Fachexperten im Interview
"Gute Führung entscheidet heute mehr denn je über Zukunftsfähigkeit"
Symbolbild: O|N/Hans-Hubertus Braune
09.02.2026 / FULDA -
Der technologische und gesellschaftliche Wandel stellt Führungskräfte vor neue Herausforderungen. Am 24. März beschäftigen sich zwei ausgewiesene Experten bei einer Veranstaltung der IHK Fulda mit der Frage, wie wirksam Führung in Zeiten disruptiven Wandels gelingen kann.
Lesen Sie nachfolgend ein Interview mit Reiner Lomb und Prof. Dr. Frank Unger über Unsicherheiten, Überforderung, emotionale Kompetenz und die Zukunft von Führung.
Frank Unger: Aus organisationspsychologischer Sicht sehen wir sehr deutlich die Folgen: steigende Stressbelastung, innere Kündigung, Motivationsverlust. Gleichzeitig wird von Führung erwartet, Leistungsfähigkeit, Gesundheit und Veränderungsbereitschaft gleichermaßen zu sichern. Und: gerade jetzt benötigen wir leistungsfähige, motivierte Menschen in den Unternehmen. Das ist mit klassischen Führungsinstrumenten oder Appellen, man müsse einfach mehr leisten, kaum noch zu beeinflussen.
Reiner Lomb: Emotionen sind der eigentliche Motor menschlichen Handelns. Trotzdem werden sie in vielen Organisationen noch immer als Störfaktor oder "nice to have" betrachtet. Dabei entscheiden Emotionen darüber, ob Menschen Vertrauen entwickeln, Verantwortung übernehmen oder in Widerstand gehen. Wirksame Führung heißt heute, die emotionalen Dynamiken bei sich selbst und anderen zu verstehen und gezielt zu gestalten – nicht manipulativ, sondern klar, empathisch und verantwortungsvoll.
Frank Unger: Absolut. Wir kennen das doch alle: Wissen allein steuert unser Verhalten kaum. Sonst würden wir zum Beispiel regelmäßig joggen, statt Süßes zu essen.

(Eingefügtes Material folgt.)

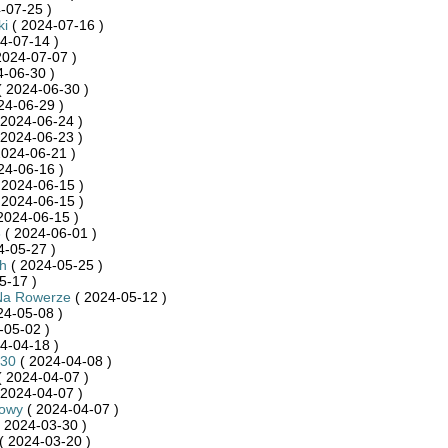
-07-25 )
ki
( 2024-07-16 )
4-07-14 )
2024-07-07 )
-06-30 )
 2024-06-30 )
24-06-29 )
 2024-06-24 )
 2024-06-23 )
2024-06-21 )
24-06-16 )
 2024-06-15 )
 2024-06-15 )
2024-06-15 )
3
( 2024-06-01 )
4-05-27 )
h
( 2024-05-25 )
5-17 )
Na Rowerze
( 2024-05-12 )
24-05-08 )
-05-02 )
4-04-18 )
n30
( 2024-04-08 )
 2024-04-07 )
 2024-04-07 )
towy
( 2024-04-07 )
 2024-03-30 )
( 2024-03-20 )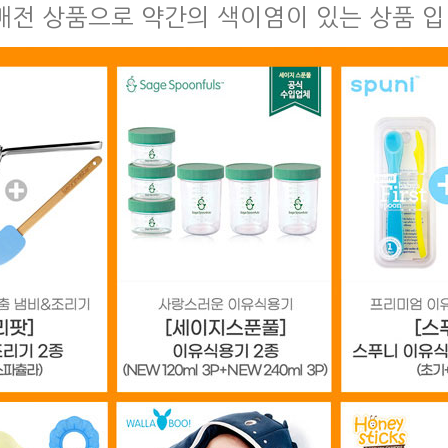
매전 상품으로 약간의 색이염이 있는 상품 입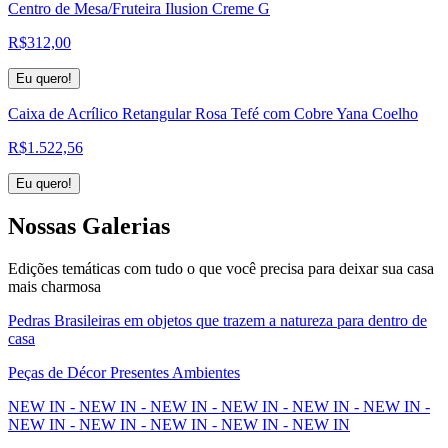
Centro de Mesa/Fruteira Ilusion Creme G
R$
312,00
Eu quero!
Caixa de Acrílico Retangular Rosa Tefé com Cobre Yana Coelho
R$
1.522,56
Eu quero!
Nossas
Galerias
Edições temáticas com tudo o que você precisa para deixar sua casa
mais charmosa
Pedras Brasileiras em objetos que trazem a natureza para dentro de
casa
Peças de Décor Presentes Ambientes
NEW IN - NEW IN - NEW IN - NEW IN - NEW IN - NEW IN -
NEW IN - NEW IN - NEW IN - NEW IN - NEW IN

Entscheidend ist, was emotional belohnt wird – und genau deshalb sind Emotionen auch im Führungshandeln der eigentliche Hebel. Die Führungsforschung zeigt sehr klar: Führung wirkt vor allem über Beziehung, Kommunikation und wahrgenommene Fairness. Emotionale Kompetenz ist kein "Soft Skill", sondern eine zentrale Leistungs- und Einflussressource. Führungskräfte, die ihre eigene Selbstregulation beherrschen und psychologische Sicherheit schaffen sowie die zentralen Aspekte menschlichen Verhaltens kennen, sind wirksamer im Führungsalltag und fördern Motivation, Lernbereitschaft und Gesundheit gleichermaßen.

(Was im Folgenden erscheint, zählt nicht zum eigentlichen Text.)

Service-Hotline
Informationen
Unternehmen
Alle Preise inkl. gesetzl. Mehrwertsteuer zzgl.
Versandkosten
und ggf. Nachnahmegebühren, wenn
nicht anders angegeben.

Es wird viel von Führungskräften verlangt. Viele Führungskräfte fühlen sich selbst überfordert. Ist das ein Tabuthema?
Reiner Lomb: Ja, und das ist problematisch. In vielen Organisationen gilt Überforderung immer noch als persönliches Versagen. Dabei ist sie oft ein strukturelles Phänomen. Führungskräfte müssen heute permanent widersprüchliche Erwartungen ausbalancieren. Ohne Selbstführung, ohne Klarheit über eigene Werte und emotionale Antreiber wird das langfristig krank machen – für die Führungskraft selbst und für das Team.
Frank Unger: Deshalb ist es so wichtig, Führung nicht nur als Steuerungsaufgabe zu begreifen, sondern als Gestaltungsaufgabe – erst für sich selbst, dann für die Menschen, die einem anvertraut sind. Wer sich selbst nicht gut führen kann, wird andere kaum gesund und wirksam durch Veränderungsprozesse begleiten können.
Reiner Lomb: Ich arbeite mit sieben grundlegenden Führungsverhaltensweisen, die in Veränderungsprozessen besonders wirksam sind – etwa Orientierung geben, Vertrauen aufbauen, Verantwortung ermöglichen oder emotionale Stabilität ausstrahlen. Entscheidend ist: Jedes dieser Verhaltensweisen hat emotionale Antriebsfedern. Wenn Führungskräfte diese sieben Verhaltensweisen und dazugehörigen Emotionen verstehen und bewusst fördern, können sie wirksamer handeln, statt nur auf Druck zu reagieren.
Was bedeutet das ganz praktisch für den Führungsalltag?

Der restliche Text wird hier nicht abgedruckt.